President Donald Trump praised the measure during an introduction ceremony at the White House in August, and Attorney General Jeff Sessions said it could provide “enormous benefits” during his Tuesday announcement on the unwinding of DACA.

Cotton told CBS that his bill would address a likely consequence of providing DACA recipients with a path to citizenship: further immigration of the beneficiaries’ extended family members. Current immigration law allows U.S. citizens and legal permanent residents to sponsor their their parents, siblings and married adult children for immigrant visas. Under the RAISE Act, only spouses and minor children could apply for admission based on family ties. (RELATED: White House To Announce Bill To Overhaul Legal Immigration System)
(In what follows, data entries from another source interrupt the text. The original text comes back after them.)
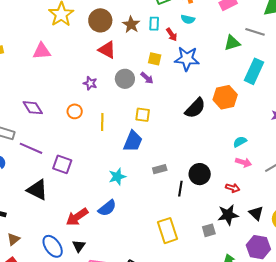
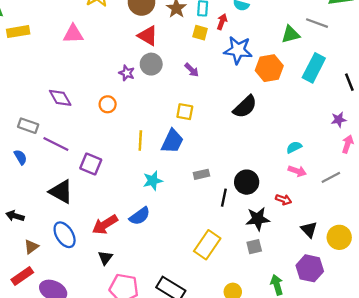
red arrow: (172, 34) -> (222, 22), turned -128
yellow square: (155, 59) -> (200, 33), moved
gray circle: (125, 79) -> (151, 64), moved
orange hexagon: (225, 97) -> (269, 68), moved
yellow line: (102, 122) -> (140, 140), moved
black star: (228, 215) -> (258, 219), moved
yellow rectangle: (168, 231) -> (207, 245), turned 50
blue ellipse: (53, 246) -> (65, 235), moved

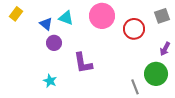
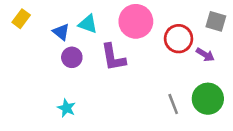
gray square: (162, 16) -> (216, 21), turned 35
purple arrow: (165, 49) -> (205, 55), moved, turned -88
purple L-shape: (83, 63) -> (113, 57), moved
gray line: (135, 87) -> (173, 104), moved

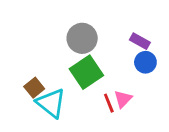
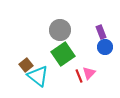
purple rectangle: (140, 41) -> (101, 32), turned 40

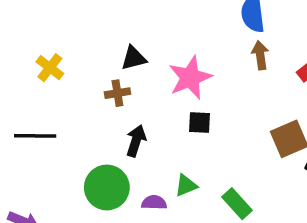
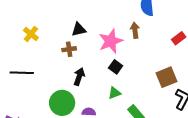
brown arrow: (260, 55) -> (135, 30), moved
black square: (199, 122) -> (116, 67), turned 32
green triangle: (186, 185) -> (114, 93), moved

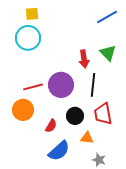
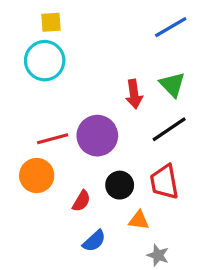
black line: (93, 85) -> (169, 129), moved, turned 50
blue semicircle: (59, 151) -> (94, 241), size x0.7

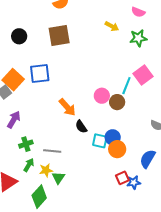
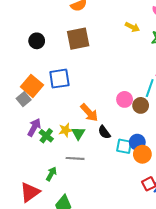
green cross: (26, 144) -> (46, 136), moved, turned -32
yellow star: (46, 170) -> (66, 130), moved
green triangle: (58, 178) -> (78, 133), moved

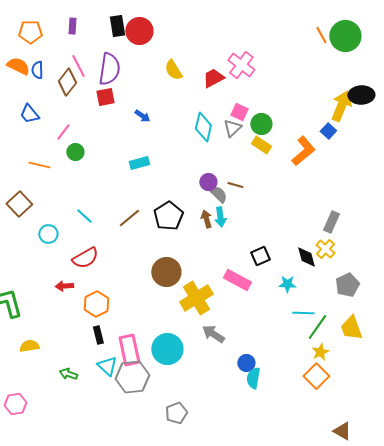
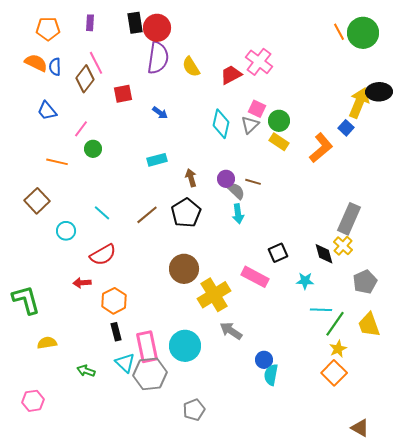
purple semicircle: (109, 69) -> (158, 58), moved
brown arrow: (206, 219) -> (191, 178), moved
gray rectangle: (331, 222) -> (349, 219), size x1.4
“You can’t dispute just as a logical matter if we give legal status that it’s going to encourage more immigration,” Cotton said. “We should have an open, common sense discussion about that.”

Cotton is among a group of conservative Republican lawmakers opposed to passing a clean DACA amnesty bill that doesn’t include immigration enforcement or border security provisions. Pairing provisions of the RAISE Act with legalization of DACA recipients is a “different incremental approach” that might be acceptable to a broader swath of the GOP than a standalone bill, according to Cotton.

“I’m saying that we shouldn’t try to do the same thing Congress has failed to do three times in the last 11 years, which is solve every single problem we have,” he said during a Wednesday appearance on MSNBC’s “Morning Joe.” “We should address the problem in front of us and mitigate the consequences of that action.”